Dalam perspektif budaya korupsi dipandang suatu perbuatan yang akan membentuk
pandangan buruk terhadap reputasi negara, dan secara perlahan akan memutus budaya
luhur bangsa. Almarhum Dr. Mohammad Hatta yang ahli ekonomi pernah
mengatakan bahwa korupsi adalah masalah budaya. Pernyataan bung Hatta tersebut
dapat diartikan bahwa korupsi di Indonesia tidak mungkin diberantas kalau
masyarakat secara keseluruhan tidak bertekad untuk memberantasnya.
Masalah hukum dapat ditangani dengan hukum, sedangkan masalah budaya tentu saja
ditangani dengan tindakan – tindakan dibidang kebudayaan juga. Inilah hal yang tidak
mudah. Berbeda kalau masyarakat secara keseluruhan sudah menganut ukuran yang
sama dalam hal rasa keadilan, maka usaha pengenalan dan pengendalian korupsi akan
jauh lebih mudah.
Dalam perspektif teknologi korupsi dipandang sebagai sesuatu yang dapat
menghambat perkembangan teknologi yang ada, penyalahgunaan tindakan yang
merugikan negara, dan terorisme yang terus merajalela.
Dalam perspektif hukum korupsi menimbulkan pandangan ketidak konsistenan
terhadap hukum yang berlaku, timbul pandangan bahwa hukum bisa diperjual belikan,
kepercayaan masyarakat terhadap hukum menurun, timbul gambaran orang-orang
yang berkuasa dan kaya sebagai pemilik hukum, timbul pemikiran bahwa hukum
terlalu bobrok, dan timbul rasa ketidakadilan didalam diri masyarakat.
Dalam perspektif politik korupsi dapat mempersulit demokrasi dan tata cara
pemerintahan yang baik dengan cara menghancurkan proses formal, sistem politik
akan terganggu cenderung tidak dipercaya oleh masyarakat, akan timbul aklamasi-
aklamasi untuk menguatkan kekuatan politik (menjaga keberlangsungan korupsi) dan
akan timbul ketidakpercayaan rakyat terhadap lembaga-lembaga politik.

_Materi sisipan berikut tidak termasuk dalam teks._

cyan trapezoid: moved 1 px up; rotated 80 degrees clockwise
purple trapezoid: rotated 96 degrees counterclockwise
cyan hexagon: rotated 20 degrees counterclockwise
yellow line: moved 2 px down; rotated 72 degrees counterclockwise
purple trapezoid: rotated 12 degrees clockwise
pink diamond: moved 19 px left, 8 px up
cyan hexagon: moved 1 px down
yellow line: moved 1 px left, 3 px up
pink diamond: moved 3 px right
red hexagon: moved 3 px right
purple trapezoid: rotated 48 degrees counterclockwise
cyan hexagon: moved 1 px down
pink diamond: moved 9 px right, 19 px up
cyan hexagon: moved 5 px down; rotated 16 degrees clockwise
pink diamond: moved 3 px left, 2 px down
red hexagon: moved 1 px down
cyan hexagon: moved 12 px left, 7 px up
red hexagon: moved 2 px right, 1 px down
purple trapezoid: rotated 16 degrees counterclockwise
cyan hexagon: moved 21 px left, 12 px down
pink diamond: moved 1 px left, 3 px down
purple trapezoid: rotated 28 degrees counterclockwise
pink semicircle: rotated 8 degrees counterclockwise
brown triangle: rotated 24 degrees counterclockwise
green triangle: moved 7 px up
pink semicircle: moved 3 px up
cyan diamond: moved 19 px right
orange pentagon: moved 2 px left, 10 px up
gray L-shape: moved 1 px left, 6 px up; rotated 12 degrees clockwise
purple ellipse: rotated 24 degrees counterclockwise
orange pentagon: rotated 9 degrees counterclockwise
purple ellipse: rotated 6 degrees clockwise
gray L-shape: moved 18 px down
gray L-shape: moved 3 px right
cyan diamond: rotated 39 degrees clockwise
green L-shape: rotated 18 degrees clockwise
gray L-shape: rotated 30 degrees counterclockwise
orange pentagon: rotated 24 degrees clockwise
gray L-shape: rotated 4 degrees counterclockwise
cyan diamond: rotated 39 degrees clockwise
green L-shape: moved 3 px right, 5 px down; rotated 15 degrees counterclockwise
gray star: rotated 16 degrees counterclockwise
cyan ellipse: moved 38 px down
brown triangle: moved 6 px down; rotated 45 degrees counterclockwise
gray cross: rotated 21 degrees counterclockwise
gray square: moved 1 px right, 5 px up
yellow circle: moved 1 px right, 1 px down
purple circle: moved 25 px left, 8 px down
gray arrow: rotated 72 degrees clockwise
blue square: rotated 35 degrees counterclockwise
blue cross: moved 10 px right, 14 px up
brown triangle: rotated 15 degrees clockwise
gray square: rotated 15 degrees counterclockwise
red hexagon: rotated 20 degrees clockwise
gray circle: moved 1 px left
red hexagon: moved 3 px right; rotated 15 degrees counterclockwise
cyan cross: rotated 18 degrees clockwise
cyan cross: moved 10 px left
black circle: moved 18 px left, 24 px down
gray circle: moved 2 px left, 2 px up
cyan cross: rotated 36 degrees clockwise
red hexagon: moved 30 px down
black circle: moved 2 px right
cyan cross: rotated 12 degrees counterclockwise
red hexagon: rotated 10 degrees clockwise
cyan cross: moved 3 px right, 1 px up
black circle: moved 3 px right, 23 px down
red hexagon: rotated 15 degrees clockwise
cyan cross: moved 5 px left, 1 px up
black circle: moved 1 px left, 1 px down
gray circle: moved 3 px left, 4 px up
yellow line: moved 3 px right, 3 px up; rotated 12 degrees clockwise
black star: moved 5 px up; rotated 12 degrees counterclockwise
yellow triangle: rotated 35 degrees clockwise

Dalam perspektif ekonomi korupsi berdampak pada pembangunan infrastruktur yang
tidak merata, tidak sesuai dengan yang dianggarkan sebelumnya. Pemerataan
pendapatan yang buruk, membuat pengusaha asing takut untuk berinvestasi di
Indonesia, pendapatan negara mengalami penurunan dan membuat beban lebih berat
pada masyarakat.
2.4 Sejarah dan Ruang Lingkup Korupsi
Asal mula berkembangnya korupsi barangkali dapat ditemukan sumbernya pada
fenomena sistem pemerintahan monarki absolut tradisional yang berlandaskan pada budaya
feodal. Pada masa lalu, tanah-tanah di wilayah suatu negara atau kerajaan adalah milik
mutlak raja, yang kemudian diserahkan kepada para pangeran dan bangsawan,
yang ditugasi untuk memungut pajak, sewa dan upeti dari rakyat yang menduduki tanah
tersebut. Disamping membayar dalam bentuk uang atau in natura, sering pula rakyat
diharuskan membayar dengan hasil bumi serta dengan tenaga kasar, yakni bekerja untuk
memenuhi berbagai keperluan sang raja atau penguasa. Elite penguasa yang merasa diri
sebagai golongan penakluk, secara otomatis juga merasa memiliki hak atas harta benda
dan nyawa rakyat yang ditaklukkan. Hak tersebut biasanya diterjemahkan dalam tuntutan
yang berupa upeti dan tenaga dari rakyat (Onghokham, 1995).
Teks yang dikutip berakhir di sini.